Grevenbroich. Die UWG-Fraktion im Stadtrat macht sich Gedanken über die Zukunft der hölzernen Bio-Station im Bend - ein Relikt aus Landesgartenschauzeiten. 1995 wurde sie als Info-Zentrum des Landes Nordrhein-Westfalen eingerichtet, ein Jahr später zog dort - wegen des ungebrochenen Interesses der Grevenbroicher an Naturthemen - Umwelt-Experte Norbert Wolf mit seinem Zivi-Team ein. Seither wurden in der "Schnecke" und auf dem angrenzenden Gelände verletzte Wildtiere aufgepäppelt und jährlich hunderte von Kindern in Sachen Natur und Umwelt geschult. Bis 2013.

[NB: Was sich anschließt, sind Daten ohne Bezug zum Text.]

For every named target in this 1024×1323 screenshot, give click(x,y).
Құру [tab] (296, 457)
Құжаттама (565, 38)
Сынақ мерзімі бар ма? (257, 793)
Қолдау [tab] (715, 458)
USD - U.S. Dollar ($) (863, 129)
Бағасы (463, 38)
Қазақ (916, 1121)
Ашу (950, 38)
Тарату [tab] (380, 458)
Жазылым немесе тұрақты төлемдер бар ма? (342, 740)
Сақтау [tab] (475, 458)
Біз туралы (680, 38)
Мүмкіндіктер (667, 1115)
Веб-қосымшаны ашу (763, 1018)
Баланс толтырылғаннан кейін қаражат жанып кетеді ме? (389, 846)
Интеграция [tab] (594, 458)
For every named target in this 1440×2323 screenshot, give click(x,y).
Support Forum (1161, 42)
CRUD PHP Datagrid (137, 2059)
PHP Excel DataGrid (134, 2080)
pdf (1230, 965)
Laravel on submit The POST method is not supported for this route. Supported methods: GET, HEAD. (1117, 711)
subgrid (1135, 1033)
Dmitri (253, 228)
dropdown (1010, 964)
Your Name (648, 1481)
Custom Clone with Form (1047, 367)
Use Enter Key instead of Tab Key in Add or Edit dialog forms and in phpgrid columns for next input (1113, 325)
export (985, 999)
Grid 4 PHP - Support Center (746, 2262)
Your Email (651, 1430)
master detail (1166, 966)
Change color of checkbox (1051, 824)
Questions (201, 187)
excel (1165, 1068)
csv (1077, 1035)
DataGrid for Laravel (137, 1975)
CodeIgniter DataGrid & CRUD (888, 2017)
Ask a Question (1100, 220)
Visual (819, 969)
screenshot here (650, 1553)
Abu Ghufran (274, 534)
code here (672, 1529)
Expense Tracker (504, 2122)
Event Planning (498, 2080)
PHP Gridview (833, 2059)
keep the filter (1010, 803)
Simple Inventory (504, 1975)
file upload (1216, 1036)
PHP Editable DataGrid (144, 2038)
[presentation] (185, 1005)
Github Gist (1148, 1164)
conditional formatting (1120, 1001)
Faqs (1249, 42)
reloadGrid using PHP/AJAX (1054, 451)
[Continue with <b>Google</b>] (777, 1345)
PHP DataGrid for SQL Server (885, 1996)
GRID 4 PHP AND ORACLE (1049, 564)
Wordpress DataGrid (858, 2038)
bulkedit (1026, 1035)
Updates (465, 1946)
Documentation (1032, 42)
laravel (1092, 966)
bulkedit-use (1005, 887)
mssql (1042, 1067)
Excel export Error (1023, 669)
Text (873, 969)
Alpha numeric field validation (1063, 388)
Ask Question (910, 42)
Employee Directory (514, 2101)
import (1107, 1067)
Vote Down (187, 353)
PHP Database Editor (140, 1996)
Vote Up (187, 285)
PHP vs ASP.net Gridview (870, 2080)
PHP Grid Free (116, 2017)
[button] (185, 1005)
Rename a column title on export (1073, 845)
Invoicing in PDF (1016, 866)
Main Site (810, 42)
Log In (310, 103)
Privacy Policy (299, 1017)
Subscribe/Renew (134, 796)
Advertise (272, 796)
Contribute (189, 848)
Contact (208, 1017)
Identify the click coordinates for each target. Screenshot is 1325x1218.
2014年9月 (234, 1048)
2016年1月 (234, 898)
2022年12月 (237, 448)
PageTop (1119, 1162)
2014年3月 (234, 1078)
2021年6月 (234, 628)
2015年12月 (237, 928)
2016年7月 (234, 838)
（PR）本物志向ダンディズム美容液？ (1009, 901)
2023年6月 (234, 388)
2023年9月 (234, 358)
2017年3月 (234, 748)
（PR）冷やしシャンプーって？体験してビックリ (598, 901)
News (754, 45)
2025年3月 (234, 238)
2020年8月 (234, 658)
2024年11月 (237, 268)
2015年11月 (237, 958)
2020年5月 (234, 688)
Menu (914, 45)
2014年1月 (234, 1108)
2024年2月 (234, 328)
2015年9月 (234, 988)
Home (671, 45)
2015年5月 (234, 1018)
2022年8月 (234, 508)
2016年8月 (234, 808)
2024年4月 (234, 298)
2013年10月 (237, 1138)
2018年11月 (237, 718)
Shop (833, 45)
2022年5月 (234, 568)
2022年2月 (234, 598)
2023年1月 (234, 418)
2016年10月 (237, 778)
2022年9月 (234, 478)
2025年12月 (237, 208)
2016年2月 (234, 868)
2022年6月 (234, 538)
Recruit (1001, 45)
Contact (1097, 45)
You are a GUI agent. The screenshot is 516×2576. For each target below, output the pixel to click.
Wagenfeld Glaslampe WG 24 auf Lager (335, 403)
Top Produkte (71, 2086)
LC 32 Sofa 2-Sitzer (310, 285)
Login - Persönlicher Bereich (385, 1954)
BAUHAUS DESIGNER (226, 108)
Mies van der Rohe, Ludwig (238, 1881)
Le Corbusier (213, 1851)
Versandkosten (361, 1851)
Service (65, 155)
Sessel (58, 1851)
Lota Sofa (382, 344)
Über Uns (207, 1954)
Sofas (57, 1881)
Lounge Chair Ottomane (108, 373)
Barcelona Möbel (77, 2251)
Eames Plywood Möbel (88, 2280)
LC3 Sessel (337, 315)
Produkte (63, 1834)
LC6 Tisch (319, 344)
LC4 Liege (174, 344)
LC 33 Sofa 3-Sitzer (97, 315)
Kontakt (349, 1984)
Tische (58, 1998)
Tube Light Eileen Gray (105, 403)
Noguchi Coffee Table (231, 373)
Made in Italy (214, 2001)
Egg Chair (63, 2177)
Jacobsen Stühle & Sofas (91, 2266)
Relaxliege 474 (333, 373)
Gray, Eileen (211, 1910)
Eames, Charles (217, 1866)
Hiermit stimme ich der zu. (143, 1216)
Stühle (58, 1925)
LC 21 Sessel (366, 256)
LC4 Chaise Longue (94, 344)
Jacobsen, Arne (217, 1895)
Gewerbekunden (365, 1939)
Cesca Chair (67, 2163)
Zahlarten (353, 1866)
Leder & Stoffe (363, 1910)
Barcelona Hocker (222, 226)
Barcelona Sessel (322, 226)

Damals stoppte das Kreisveterinäramt die Aufnahme von Wildtieren und begründete die Maßnahme unter anderem mit schweren hygienischen Mängeln. Zudem hatte sich im Auftrag des nordrhein-westfälischen Umweltministeriums eine LANUV-Expertenkommission eingeschaltet und nach einer Ortsbegehung Sofortmaßnahmen erlassen. Das Schneckenhaus wurde später zum Natur-Informationszentrum.

Die Aufnahme von Tieren im Schneckenhaus, heißt es jetzt in einer Anfrage der UWG zur nächsten Sitzung des Stadtrats am 25. August, gehöre der Vergangenheit an und werde wohl künftig auch nicht mehr möglich sein. Also: "Was geschieht mit den Mitarbeitern? Was geschieht mit dem Gebäude?", wollen die Fraktionsmitglieder von der Stadt wissen. "Uns liegt das Haus sehr am Herzen, es hatte immer seine Berechtigung, aber darüber, wie es konkret weitergehen soll, haben wir von der Verwaltung schon lange nichts mehr gehört", sagt UWG-Fraktionschef Carl Windler. "Der Holzbau ist jetzt mehr als 20 Jahre alt und folglich in keinem sehr guten Zustand. Wir möchten einfach einmal wissen, wie der Stand der Dinge ist."

2014 wollte die UWG das Schneckenhaus sogar schon unter Denkmalschutz stellen, um das Holzgebäude mit seiner ungewöhnlichen, schneckenhausförmigen Architektur auf Dauer erhalten. Die Verwaltung lehnt den Vorschlag seinerzeit allerdings ab.